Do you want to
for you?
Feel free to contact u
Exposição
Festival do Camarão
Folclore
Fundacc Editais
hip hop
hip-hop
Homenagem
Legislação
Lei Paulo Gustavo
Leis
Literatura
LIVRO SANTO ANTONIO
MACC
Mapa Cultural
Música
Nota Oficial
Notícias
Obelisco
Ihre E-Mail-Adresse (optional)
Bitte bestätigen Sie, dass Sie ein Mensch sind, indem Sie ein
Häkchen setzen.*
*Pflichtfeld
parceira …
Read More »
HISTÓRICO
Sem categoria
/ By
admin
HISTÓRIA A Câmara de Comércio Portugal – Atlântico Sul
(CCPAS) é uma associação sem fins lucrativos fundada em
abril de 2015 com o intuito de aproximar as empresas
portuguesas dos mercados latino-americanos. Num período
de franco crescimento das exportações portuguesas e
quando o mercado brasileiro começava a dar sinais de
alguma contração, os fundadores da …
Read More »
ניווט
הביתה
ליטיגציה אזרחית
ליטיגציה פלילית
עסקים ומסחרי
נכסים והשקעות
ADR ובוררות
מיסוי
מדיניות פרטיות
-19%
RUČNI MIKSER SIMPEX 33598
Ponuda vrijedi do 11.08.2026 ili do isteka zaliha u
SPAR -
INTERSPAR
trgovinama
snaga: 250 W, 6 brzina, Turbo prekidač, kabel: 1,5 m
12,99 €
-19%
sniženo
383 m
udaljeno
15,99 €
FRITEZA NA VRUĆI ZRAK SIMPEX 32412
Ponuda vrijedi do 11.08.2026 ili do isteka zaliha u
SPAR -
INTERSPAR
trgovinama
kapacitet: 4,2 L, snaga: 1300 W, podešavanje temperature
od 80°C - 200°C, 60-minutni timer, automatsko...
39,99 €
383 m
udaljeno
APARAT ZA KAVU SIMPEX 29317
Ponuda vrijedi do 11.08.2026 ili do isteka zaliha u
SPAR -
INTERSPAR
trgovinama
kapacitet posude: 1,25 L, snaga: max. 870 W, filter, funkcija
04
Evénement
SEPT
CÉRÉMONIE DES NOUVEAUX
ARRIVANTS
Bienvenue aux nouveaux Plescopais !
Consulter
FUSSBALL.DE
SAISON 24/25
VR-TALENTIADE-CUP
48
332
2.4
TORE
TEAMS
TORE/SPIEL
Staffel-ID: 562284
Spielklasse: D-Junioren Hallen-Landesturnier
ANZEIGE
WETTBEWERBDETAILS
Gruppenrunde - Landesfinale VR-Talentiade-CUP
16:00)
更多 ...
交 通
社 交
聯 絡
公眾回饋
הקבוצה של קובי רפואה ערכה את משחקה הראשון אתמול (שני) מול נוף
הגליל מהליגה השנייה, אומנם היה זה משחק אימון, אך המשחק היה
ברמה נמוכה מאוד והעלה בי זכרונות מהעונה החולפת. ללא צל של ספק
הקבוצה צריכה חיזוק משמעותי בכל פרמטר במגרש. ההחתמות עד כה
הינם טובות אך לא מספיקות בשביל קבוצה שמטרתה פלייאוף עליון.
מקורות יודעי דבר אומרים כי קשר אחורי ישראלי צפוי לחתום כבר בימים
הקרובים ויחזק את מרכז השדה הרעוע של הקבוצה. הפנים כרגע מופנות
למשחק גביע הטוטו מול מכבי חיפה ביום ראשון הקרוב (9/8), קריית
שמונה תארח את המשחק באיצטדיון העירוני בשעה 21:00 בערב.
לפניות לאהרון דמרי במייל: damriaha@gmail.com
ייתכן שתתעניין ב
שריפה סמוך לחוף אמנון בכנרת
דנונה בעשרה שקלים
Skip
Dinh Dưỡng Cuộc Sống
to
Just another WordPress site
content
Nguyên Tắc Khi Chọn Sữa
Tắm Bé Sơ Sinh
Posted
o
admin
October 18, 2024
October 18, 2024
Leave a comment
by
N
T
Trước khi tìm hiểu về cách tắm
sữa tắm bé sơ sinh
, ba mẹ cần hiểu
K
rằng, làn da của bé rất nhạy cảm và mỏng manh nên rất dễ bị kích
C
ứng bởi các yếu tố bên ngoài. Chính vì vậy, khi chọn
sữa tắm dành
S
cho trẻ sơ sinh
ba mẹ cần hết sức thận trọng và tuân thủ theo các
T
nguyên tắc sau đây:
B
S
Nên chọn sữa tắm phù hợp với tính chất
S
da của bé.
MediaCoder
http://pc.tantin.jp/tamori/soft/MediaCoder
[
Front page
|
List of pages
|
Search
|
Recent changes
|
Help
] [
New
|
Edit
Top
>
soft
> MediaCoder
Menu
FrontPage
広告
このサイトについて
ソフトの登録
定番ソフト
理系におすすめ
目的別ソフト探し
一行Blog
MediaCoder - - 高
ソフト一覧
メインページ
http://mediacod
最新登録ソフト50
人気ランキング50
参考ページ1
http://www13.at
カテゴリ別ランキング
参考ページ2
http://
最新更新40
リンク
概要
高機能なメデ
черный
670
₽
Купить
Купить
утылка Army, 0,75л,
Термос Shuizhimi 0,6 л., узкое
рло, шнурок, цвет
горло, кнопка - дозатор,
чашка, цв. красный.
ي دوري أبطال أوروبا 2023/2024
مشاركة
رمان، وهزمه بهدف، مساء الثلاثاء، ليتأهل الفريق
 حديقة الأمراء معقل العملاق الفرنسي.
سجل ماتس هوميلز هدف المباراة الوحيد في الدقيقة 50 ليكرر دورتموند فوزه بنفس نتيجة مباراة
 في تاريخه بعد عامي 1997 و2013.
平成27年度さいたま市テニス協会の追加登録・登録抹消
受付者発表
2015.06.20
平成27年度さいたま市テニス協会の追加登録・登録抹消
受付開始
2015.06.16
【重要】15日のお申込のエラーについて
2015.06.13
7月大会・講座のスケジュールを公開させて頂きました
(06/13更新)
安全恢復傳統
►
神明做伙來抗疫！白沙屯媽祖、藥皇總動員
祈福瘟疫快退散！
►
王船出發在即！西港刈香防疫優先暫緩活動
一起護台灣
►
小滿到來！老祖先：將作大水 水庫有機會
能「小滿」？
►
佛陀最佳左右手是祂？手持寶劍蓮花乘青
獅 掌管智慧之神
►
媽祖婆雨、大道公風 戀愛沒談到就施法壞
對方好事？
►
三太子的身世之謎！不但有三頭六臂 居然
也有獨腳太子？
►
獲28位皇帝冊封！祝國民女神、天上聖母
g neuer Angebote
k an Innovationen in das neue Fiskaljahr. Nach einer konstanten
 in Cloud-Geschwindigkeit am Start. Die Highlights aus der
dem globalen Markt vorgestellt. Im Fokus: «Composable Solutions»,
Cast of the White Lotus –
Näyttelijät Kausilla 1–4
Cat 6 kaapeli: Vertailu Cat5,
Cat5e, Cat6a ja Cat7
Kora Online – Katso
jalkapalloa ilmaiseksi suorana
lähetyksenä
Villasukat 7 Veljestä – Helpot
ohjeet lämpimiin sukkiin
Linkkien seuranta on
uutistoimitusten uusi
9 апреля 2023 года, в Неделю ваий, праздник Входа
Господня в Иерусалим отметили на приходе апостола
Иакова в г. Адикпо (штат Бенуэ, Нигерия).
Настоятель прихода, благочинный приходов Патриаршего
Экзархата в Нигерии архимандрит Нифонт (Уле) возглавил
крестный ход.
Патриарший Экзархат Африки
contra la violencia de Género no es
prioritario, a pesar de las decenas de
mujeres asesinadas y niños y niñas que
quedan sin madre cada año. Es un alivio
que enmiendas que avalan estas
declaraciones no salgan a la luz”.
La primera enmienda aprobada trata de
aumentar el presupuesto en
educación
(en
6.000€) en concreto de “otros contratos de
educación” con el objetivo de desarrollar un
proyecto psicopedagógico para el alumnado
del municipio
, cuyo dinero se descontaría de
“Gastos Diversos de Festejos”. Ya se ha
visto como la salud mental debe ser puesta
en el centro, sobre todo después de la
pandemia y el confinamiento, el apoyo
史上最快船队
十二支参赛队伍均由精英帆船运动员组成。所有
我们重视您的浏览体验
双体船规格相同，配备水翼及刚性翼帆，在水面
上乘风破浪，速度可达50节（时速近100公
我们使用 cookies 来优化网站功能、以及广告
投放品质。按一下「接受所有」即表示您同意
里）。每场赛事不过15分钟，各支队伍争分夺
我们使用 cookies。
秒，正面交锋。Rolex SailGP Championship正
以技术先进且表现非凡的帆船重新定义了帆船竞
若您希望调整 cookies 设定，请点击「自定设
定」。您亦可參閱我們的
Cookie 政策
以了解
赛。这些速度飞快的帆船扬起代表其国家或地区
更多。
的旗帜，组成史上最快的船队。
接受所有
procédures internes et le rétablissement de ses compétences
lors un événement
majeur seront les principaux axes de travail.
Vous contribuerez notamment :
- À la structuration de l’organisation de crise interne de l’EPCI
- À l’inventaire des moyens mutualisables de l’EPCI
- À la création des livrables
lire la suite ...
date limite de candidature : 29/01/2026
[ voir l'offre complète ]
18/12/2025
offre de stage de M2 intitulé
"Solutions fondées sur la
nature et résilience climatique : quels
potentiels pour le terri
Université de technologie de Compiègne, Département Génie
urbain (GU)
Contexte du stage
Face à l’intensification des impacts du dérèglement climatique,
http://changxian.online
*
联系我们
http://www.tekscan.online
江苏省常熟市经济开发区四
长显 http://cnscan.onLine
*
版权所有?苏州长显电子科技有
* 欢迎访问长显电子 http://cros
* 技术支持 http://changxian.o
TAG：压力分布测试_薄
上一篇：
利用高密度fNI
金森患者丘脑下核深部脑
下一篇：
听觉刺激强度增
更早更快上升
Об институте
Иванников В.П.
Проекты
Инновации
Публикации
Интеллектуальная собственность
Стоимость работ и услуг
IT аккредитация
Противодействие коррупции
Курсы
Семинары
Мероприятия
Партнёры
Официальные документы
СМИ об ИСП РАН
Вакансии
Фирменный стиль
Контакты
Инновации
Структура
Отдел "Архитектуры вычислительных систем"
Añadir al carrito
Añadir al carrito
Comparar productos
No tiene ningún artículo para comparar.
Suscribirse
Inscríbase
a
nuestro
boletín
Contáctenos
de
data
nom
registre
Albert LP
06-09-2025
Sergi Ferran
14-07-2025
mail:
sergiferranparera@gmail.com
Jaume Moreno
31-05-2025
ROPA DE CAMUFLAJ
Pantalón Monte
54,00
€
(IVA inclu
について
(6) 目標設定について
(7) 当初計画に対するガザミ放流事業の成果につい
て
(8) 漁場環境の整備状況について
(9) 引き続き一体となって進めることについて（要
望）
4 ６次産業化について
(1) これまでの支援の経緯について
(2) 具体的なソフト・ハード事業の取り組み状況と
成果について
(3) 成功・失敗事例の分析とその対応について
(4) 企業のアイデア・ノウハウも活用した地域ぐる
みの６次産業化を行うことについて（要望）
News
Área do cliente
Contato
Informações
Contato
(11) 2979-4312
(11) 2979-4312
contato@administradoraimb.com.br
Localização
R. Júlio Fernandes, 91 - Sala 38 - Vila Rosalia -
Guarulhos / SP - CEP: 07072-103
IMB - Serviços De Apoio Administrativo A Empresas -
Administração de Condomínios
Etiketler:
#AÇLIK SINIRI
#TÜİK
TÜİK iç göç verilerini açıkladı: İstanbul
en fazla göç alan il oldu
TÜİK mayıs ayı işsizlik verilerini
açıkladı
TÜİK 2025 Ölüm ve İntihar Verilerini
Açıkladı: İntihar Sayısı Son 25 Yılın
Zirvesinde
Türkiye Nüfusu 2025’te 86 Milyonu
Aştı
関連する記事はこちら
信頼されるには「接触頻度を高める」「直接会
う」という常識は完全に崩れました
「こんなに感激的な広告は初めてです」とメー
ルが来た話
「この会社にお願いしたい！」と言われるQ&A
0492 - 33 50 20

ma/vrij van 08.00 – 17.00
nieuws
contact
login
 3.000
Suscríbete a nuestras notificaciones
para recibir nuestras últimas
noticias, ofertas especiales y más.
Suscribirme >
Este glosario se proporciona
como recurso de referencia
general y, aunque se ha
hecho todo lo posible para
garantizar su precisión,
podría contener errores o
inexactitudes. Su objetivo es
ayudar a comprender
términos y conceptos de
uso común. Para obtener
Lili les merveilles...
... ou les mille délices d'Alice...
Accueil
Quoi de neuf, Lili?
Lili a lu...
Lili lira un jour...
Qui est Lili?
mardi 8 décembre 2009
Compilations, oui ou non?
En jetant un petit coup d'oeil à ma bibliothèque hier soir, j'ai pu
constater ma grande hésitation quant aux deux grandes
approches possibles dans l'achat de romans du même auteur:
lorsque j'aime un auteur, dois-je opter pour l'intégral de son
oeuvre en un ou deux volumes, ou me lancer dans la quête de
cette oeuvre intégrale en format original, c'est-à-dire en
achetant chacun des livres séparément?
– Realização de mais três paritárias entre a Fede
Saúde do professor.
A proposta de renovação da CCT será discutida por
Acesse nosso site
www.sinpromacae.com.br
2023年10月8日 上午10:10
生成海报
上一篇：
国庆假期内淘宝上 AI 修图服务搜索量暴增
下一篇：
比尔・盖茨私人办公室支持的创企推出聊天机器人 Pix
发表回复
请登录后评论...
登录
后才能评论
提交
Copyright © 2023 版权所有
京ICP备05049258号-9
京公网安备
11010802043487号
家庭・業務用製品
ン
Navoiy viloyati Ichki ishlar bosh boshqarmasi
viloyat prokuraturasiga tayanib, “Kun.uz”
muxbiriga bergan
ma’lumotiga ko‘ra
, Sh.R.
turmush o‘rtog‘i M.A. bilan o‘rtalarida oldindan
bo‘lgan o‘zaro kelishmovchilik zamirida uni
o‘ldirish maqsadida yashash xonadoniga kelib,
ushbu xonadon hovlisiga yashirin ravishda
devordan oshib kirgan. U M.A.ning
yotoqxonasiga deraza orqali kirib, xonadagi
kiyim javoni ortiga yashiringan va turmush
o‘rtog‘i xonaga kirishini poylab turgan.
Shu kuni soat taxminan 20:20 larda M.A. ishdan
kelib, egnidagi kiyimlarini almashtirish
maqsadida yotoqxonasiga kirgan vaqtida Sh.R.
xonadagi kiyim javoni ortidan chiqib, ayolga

▬▬▬▬▬▬▬▬▬▬

#### REQUIRED ACTION:
Copy each line in the data that holds the word "educación".

#### EXPECTED OUTPUT:
educación
educación” con el objetivo de desarrollar un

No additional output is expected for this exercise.